O Iguanodon pertencia aos ornitisquianos, o grupo de dinossauros que não continham as formas verdadeiras de aves ancestrais. Apesar disso, Liu observa que o cérebro em forma de salsicha deste herbívoro parece ser muito semelhante a de um pássaro, bem como mostra algumas semelhanças morfológicas com o de crocodilos modernos.

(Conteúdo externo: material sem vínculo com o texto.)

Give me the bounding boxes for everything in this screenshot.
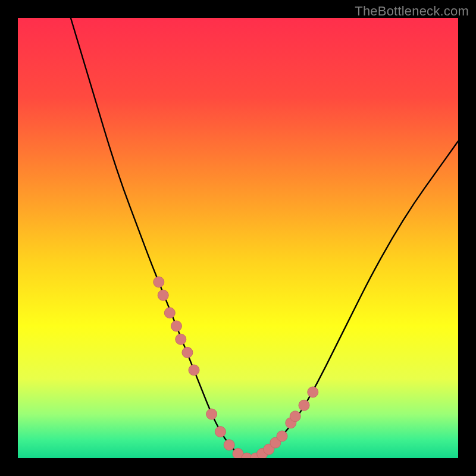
- outer-frame: TheBottleneck.com: [0, 0, 476, 476]
- highlight-marker: [176, 334, 186, 345]
- highlight-marker: [215, 427, 226, 437]
- marker-group: [154, 277, 318, 458]
- highlight-marker: [277, 431, 287, 441]
- highlight-marker: [206, 409, 217, 419]
- highlight-marker: [299, 400, 309, 411]
- highlight-marker: [308, 387, 318, 397]
- chart-svg: [18, 18, 458, 458]
- highlight-marker: [154, 277, 164, 287]
- highlight-marker: [158, 290, 168, 300]
- watermark-text: TheBottleneck.com: [355, 4, 469, 19]
- highlight-marker: [290, 411, 300, 422]
- highlight-marker: [224, 440, 234, 450]
- highlight-marker: [164, 308, 175, 318]
- highlight-marker: [182, 347, 193, 358]
- plot-area: [18, 18, 458, 458]
- highlight-marker: [171, 321, 181, 331]
- highlight-marker: [189, 365, 199, 375]
- bottleneck-curve: [71, 18, 458, 458]
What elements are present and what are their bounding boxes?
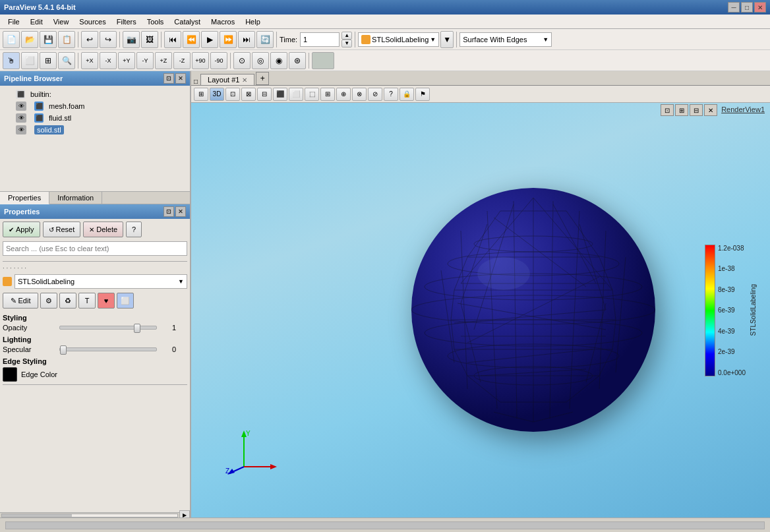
edit-btn5[interactable]: ♥ <box>98 293 115 309</box>
rv-btn4[interactable]: ⊟ <box>257 88 272 101</box>
tab-properties[interactable]: Properties <box>0 192 49 204</box>
reset-button[interactable]: ↺ Reset <box>43 222 81 237</box>
representation-dropdown[interactable]: Surface With Edges ▼ <box>459 32 552 47</box>
select-btn[interactable]: ⬜ <box>21 52 38 69</box>
rv-btn12[interactable]: ? <box>384 88 398 101</box>
orient-btn1[interactable]: ⊙ <box>233 52 251 69</box>
render-view[interactable]: RenderView1 ⊡ ⊞ ⊟ ✕ <box>191 103 770 517</box>
add-layout-tab[interactable]: + <box>256 72 269 85</box>
tree-item-builtin[interactable]: ⬛ builtin: <box>3 88 187 100</box>
color-btn[interactable] <box>312 52 334 69</box>
ym-btn[interactable]: -Y <box>136 52 154 69</box>
xm-btn[interactable]: -X <box>100 52 117 69</box>
save-state-btn[interactable]: 📋 <box>58 31 75 48</box>
pipeline-close[interactable]: ✕ <box>175 73 186 84</box>
rv-split1[interactable]: ⊡ <box>661 104 674 116</box>
time-down[interactable]: ▼ <box>341 40 352 47</box>
rv-btn13[interactable]: 🔒 <box>400 88 414 101</box>
play-btn[interactable]: ▶ <box>201 31 218 48</box>
eye-meshfoam[interactable]: 👁 <box>16 102 26 111</box>
redo-btn[interactable]: ↪ <box>100 31 117 48</box>
menu-macros[interactable]: Macros <box>206 16 240 27</box>
zp-btn[interactable]: +Z <box>155 52 172 69</box>
reset-camera-btn[interactable]: ⊞ <box>40 52 57 69</box>
tree-item-meshfoam[interactable]: 👁 ⬛ mesh.foam <box>3 100 187 112</box>
rot-ccw[interactable]: -90 <box>210 52 227 69</box>
menu-filters[interactable]: Filters <box>111 16 142 27</box>
prev-btn[interactable]: ⏪ <box>183 31 200 48</box>
opacity-slider[interactable] <box>59 326 157 330</box>
time-input[interactable] <box>300 32 340 47</box>
close-button[interactable]: ✕ <box>754 2 766 13</box>
tree-item-fluidstl[interactable]: 👁 ⬛ fluid.stl <box>3 112 187 124</box>
edit-btn3[interactable]: ♻ <box>59 293 76 309</box>
help-button[interactable]: ? <box>126 222 142 237</box>
undo-btn[interactable]: ↩ <box>81 31 98 48</box>
search-input[interactable] <box>3 241 187 256</box>
zm-btn[interactable]: -Z <box>173 52 191 69</box>
layout-tab-close[interactable]: ✕ <box>242 76 247 84</box>
edge-color-swatch[interactable] <box>3 367 17 382</box>
rv-btn2[interactable]: ⊡ <box>225 88 240 101</box>
3d-btn[interactable]: 3D <box>210 88 224 101</box>
rv-btn7[interactable]: ⬚ <box>305 88 319 101</box>
rv-btn5[interactable]: ⬛ <box>273 88 287 101</box>
source-extra[interactable]: ▼ <box>440 31 454 48</box>
hscrollbar[interactable]: ▶ <box>0 512 190 517</box>
menu-edit[interactable]: Edit <box>25 16 48 27</box>
edit-btn4[interactable]: T <box>78 293 96 309</box>
maximize-button[interactable]: □ <box>741 2 753 13</box>
rv-split2[interactable]: ⊞ <box>675 104 688 116</box>
rv-close[interactable]: ✕ <box>704 104 717 116</box>
pipeline-undock[interactable]: ⊡ <box>163 73 174 84</box>
orient-btn2[interactable]: ◎ <box>252 52 269 69</box>
time-up[interactable]: ▲ <box>341 32 352 40</box>
menu-tools[interactable]: Tools <box>142 16 169 27</box>
loop-btn[interactable]: 🔄 <box>256 31 274 48</box>
rv-btn9[interactable]: ⊕ <box>336 88 351 101</box>
minimize-button[interactable]: ─ <box>728 2 740 13</box>
props-undock[interactable]: ⊡ <box>163 206 174 217</box>
props-close[interactable]: ✕ <box>175 206 186 217</box>
camera-btn[interactable]: 📷 <box>123 31 140 48</box>
render-view-label[interactable]: RenderView1 <box>721 105 765 113</box>
eye-solidstl[interactable]: 👁 <box>16 125 26 134</box>
screenshot-btn[interactable]: 🖼 <box>141 31 158 48</box>
rv-btn14[interactable]: ⚑ <box>415 88 430 101</box>
source-dropdown[interactable]: STLSolidLabeling ▼ <box>358 32 439 47</box>
edit-btn6[interactable]: ⬜ <box>117 293 134 309</box>
rv-btn6[interactable]: ⬜ <box>289 88 303 101</box>
yp-btn[interactable]: +Y <box>118 52 135 69</box>
apply-button[interactable]: ✔ Apply <box>3 222 40 237</box>
save-btn[interactable]: 💾 <box>40 31 57 48</box>
menu-help[interactable]: Help <box>240 16 266 27</box>
eye-fluidstl[interactable]: 👁 <box>16 113 26 123</box>
menu-sources[interactable]: Sources <box>74 16 111 27</box>
rv-btn10[interactable]: ⊗ <box>352 88 367 101</box>
rv-btn8[interactable]: ⊞ <box>320 88 335 101</box>
rv-btn11[interactable]: ⊘ <box>368 88 382 101</box>
menu-catalyst[interactable]: Catalyst <box>169 16 206 27</box>
orient-btn4[interactable]: ⊛ <box>289 52 306 69</box>
hscroll-right[interactable]: ▶ <box>179 510 190 518</box>
tree-item-solidstl[interactable]: 👁 solid.stl <box>3 124 187 136</box>
new-btn[interactable]: 📄 <box>3 31 20 48</box>
menu-file[interactable]: File <box>3 16 25 27</box>
open-btn[interactable]: 📂 <box>21 31 38 48</box>
tab-information[interactable]: Information <box>49 192 102 204</box>
last-btn[interactable]: ⏭ <box>238 31 255 48</box>
rv-btn3[interactable]: ⊠ <box>241 88 256 101</box>
rewind-btn[interactable]: ⏮ <box>164 31 181 48</box>
orient-btn3[interactable]: ◉ <box>270 52 287 69</box>
interact-btn[interactable]: 🖱 <box>3 52 20 69</box>
layout-tab-1[interactable]: Layout #1 ✕ <box>200 74 254 85</box>
xp-btn[interactable]: +X <box>81 52 98 69</box>
delete-button[interactable]: ✕ Delete <box>83 222 123 237</box>
rv-split3[interactable]: ⊟ <box>690 104 703 116</box>
src-select[interactable]: STLSolidLabeling ▼ <box>15 274 187 289</box>
edit-btn2[interactable]: ⚙ <box>40 293 57 309</box>
menu-view[interactable]: View <box>48 16 74 27</box>
next-btn[interactable]: ⏩ <box>220 31 237 48</box>
specular-slider[interactable] <box>59 347 157 351</box>
reset-cam-btn[interactable]: ⊞ <box>194 88 208 101</box>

Nos répteis, e é sabido que para os dinossauros também, o cérebro só ocupa cerca de metade do espaço dentro da cavidade craniana. O resto do espaço é uma região densa de vasos sanguíneos que rodeia o cérebro. Com base nas estruturas vistas no cérebro fossilizado, os pesquisadores disseram que ele é consistente com os de répteis. Embora acredita-se que alguns dinossauros ostentavam cérebros bastante grandes, nomeadamente os que levaram aos pássaros modernos, Norman informou que este fóssil em particular não exibia tal tamanho.
“Parece que o cérebro nestes dinossauros foi, contudo, muito semelhante ao de aves modernas, na medida em que preenche uma proporção maior da caixa craniana,” adicionou Liu.
Os pesquisadores também advertiram contra tirar conclusões sobre a inteligência dos dinossauros a partir deste fóssil em particular. No entanto, eles postulam que este dinossauro e seus parentes tinham comportamentos relativamente complexos. “É razoável supor que dinossauros iguanodontes deste tipo tinham um comportamental moderadamente complexo (não menos do que os crocodilianos modernos, por exemplo)”, escreveram os pesquisadores.
O principal autor do estudo, o professor Martin Brasier da Universidade de Oxford, morreu em um acidente de carro em 2014 deixando essa pesquisa deste fóssil incrível pela metade, e esta publicação especial é dedicada ao notável trabalho de sua vida.
“O Professor Brasier era um colega muito solidário, e tem sido um privilégio trabalhar no sentido de publicar um artigo sobre esse objeto muito especial, em um livro em sua memória,” disse o co-autor do estudo, Dr. Russell Garwood, paleontólogo da Universidade de Manchester.
Os resultados da pesquisa foram publicados em 27 de outubro de 2016 em uma edição especial da Geological Society of London, em homenagem a Martin Brasier da Universidade de Oxford. Brasier e Norman coordenaram a investigação sobre este fóssil em particular durante os anos antes da morte de Brasier. Sem dúvida, o Professor Brasier teria ficado entusiasmado por ter sido parte de uma descoberta que acabou por ser verdadeiramente reveladora. Afinal, não há melhor maneira de determinar a inteligência de um dinossauro que olhando para o seu cérebro.